La ribellione ionica
La fase iniziale della guerra si svolse sulle coste della Ionia e fu decisamente a favore dei Persiani. Infatti, nel 499 a.C., quando in Persia regnava Dario, le città della confederazione ionica, per motivi sia economici sia politici, si ribellarono ai loro dominatori sotto a guida tiranno di Mileto, Aristagora; esse ottennero dalla madrepatria scarsi aiuti, inviati da Atene e da Eretria (una città dell’isola Eubea).
La vendetta di Dario
I ribelli riuscirono però a penetrare verso l’interno e conquistarono Sardi, l’antica capitale del regno di Lidia, allora sede del governato persiano. La controffensiva persiana non si fece attendere: mentre l’esercito stava assediando da terra Mileto, sul mare la flotta dei Fenici, alleati dei Persiani, sconfisse quella greca, sicché la città fu conquistata. La vendetta di Dario fu terribile: Milet, patria dei primi filosofi e una delle città più importanti di tutto il mondo greco, fu distrutto e gli abitanti venduti come schiavi (494 a.C.).
Reazioni in Grecia
Questa catastrofe provocò un’ondata di sgomento in tutta la Grecia; ad Atene, Frinico (un poeta tragico) portò sulla scena un’opera che descriveva la presa della città di Mileto, ma fece talmente impressione sugli spettatori che l’opera venne vietata. Si fece largo la convinzione che presto la guerra sarebbe arrivata alle porte di casa e questo indusse alcune città a stringere patti di alleanza tra loro.

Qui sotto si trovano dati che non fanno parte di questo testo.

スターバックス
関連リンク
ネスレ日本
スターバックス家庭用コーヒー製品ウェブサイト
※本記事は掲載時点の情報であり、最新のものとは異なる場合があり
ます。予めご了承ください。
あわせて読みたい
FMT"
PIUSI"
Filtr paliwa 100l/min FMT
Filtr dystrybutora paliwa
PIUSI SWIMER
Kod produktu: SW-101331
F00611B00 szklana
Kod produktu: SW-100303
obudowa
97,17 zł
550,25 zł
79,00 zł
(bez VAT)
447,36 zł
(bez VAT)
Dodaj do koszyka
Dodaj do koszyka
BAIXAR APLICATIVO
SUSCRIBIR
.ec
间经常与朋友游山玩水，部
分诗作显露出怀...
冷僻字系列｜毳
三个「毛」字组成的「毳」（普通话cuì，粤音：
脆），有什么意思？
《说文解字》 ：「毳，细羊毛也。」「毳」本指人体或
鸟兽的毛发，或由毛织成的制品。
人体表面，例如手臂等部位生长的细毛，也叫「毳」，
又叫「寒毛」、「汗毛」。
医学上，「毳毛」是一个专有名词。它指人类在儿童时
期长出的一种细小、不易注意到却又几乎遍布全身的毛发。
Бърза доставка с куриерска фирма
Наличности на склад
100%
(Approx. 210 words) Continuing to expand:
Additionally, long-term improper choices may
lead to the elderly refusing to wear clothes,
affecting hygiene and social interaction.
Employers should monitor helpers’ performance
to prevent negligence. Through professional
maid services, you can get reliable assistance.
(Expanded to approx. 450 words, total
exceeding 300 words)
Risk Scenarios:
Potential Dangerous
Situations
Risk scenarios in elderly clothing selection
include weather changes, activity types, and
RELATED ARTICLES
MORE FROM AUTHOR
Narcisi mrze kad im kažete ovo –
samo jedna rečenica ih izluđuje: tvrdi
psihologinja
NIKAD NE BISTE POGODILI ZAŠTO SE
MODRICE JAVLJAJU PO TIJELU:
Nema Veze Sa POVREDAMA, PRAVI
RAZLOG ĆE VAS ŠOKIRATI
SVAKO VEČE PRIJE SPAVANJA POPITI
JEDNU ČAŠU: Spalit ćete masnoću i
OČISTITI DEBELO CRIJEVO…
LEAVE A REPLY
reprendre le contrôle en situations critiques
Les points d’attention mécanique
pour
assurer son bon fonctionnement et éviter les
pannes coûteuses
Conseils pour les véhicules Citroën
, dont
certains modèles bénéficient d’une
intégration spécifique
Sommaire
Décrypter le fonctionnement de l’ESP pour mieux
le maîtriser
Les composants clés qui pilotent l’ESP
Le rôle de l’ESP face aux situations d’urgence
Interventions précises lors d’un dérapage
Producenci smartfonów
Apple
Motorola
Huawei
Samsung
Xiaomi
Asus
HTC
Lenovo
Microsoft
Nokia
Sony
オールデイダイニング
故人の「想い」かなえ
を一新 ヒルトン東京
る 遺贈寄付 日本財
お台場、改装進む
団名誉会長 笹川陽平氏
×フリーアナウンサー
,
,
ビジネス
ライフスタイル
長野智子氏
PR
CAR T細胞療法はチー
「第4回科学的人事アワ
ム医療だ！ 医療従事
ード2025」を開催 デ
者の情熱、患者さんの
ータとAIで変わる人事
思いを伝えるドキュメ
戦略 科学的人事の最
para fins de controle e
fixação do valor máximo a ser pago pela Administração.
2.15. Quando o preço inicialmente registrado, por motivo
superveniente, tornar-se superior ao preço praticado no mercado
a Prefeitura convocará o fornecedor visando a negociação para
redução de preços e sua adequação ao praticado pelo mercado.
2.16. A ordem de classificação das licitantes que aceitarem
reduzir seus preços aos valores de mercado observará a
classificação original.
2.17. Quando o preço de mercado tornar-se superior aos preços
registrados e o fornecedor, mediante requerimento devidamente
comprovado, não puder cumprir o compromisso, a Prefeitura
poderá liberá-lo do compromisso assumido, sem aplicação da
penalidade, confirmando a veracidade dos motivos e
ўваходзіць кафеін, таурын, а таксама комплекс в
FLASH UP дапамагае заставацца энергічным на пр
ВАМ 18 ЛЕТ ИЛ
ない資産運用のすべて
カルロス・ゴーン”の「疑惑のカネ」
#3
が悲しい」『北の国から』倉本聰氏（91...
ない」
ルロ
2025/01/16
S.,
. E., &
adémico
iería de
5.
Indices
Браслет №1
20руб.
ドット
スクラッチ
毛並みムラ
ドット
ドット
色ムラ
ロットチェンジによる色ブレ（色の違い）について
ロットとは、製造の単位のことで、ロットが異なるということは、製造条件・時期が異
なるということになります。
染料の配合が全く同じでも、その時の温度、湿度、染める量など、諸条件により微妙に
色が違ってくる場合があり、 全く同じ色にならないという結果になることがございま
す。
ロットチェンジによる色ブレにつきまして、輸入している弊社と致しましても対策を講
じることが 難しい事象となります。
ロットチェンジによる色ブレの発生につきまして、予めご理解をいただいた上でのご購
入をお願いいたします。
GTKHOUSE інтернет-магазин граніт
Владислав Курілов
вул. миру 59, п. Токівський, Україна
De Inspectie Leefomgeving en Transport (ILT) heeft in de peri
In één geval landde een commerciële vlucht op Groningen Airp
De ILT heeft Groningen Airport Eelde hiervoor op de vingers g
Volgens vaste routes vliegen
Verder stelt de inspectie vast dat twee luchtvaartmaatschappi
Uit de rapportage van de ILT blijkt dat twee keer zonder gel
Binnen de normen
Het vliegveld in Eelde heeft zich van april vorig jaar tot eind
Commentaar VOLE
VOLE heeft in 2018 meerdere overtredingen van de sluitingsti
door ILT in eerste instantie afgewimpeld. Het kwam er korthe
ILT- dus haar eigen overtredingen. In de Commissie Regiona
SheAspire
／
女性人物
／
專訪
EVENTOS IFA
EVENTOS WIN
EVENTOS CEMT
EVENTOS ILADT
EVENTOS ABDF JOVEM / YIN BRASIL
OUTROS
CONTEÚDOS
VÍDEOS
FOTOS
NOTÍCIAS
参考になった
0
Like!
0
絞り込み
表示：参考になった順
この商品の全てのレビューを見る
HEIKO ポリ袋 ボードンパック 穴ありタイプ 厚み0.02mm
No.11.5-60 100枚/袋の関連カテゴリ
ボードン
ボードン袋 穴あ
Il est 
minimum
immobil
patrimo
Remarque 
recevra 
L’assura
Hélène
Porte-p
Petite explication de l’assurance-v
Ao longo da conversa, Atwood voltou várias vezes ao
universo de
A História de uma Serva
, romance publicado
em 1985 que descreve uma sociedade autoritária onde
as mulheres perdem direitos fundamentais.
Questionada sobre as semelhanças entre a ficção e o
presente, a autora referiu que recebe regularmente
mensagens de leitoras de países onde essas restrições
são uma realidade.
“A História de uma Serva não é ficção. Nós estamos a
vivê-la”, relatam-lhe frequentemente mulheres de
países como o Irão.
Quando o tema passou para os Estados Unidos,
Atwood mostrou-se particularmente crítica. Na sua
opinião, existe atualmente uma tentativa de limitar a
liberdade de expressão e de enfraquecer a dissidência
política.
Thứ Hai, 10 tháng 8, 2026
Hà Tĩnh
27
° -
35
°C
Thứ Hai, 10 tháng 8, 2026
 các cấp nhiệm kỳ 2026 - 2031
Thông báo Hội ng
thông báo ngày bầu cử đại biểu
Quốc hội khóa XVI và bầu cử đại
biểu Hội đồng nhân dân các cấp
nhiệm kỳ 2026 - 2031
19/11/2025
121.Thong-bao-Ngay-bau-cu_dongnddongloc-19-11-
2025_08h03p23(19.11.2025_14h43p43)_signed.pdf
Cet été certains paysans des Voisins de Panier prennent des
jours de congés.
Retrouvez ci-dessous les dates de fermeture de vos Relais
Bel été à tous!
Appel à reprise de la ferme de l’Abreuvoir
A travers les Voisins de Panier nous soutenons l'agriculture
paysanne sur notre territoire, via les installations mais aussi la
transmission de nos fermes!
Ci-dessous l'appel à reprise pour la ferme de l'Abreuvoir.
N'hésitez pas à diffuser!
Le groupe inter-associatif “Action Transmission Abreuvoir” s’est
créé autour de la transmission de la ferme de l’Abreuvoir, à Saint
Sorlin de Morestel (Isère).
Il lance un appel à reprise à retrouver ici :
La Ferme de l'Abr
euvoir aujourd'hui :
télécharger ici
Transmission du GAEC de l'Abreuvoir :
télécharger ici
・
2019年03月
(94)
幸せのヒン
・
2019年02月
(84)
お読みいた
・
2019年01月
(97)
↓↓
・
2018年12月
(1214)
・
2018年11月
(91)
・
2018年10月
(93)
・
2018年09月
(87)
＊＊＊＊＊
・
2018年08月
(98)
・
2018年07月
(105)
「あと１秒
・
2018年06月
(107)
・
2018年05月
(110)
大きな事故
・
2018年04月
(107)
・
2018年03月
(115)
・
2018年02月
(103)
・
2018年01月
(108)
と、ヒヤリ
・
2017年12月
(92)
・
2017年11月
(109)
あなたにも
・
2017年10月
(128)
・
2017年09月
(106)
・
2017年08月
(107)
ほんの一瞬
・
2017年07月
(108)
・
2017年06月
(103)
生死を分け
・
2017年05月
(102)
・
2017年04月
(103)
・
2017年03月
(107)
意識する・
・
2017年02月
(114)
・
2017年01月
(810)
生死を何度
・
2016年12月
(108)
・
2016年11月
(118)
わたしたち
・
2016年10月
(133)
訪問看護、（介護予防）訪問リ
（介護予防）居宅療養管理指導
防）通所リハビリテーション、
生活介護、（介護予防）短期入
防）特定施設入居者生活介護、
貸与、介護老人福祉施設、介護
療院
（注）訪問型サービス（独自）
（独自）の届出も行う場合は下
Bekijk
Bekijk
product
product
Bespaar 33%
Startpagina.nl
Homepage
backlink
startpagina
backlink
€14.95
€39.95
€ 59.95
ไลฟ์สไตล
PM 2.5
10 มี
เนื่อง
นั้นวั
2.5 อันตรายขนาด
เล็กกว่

In particolare Atene, che si sentiva minacciata a causa dell’aiuto prestato ai ribelli ionici, stipulo un accordo militare con Sparta.
Domande da interrogazione
- Quali furono le cause della ribellione ionica contro i Persiani?
- Quali furono le conseguenze della vendetta di Dario dopo la conquista di Mileto?
- Come reagì Atene alla minaccia persiana dopo la distruzione di Mileto?
La ribellione ionica, avvenuta nel 499 a.C., fu motivata da ragioni economiche e politiche, guidata dal tiranno di Mileto, Aristagora, con scarsi aiuti provenienti da Atene e Eretria.
La vendetta di Dario fu devastante: Mileto fu distrutta e i suoi abitanti venduti come schiavi nel 494 a.C., suscitando sgomento in tutta la Grecia.
Atene, preoccupata per la propria sicurezza dopo aver aiutato i ribelli ionici, stipulò un accordo militare con Sparta per fronteggiare la minaccia persiana.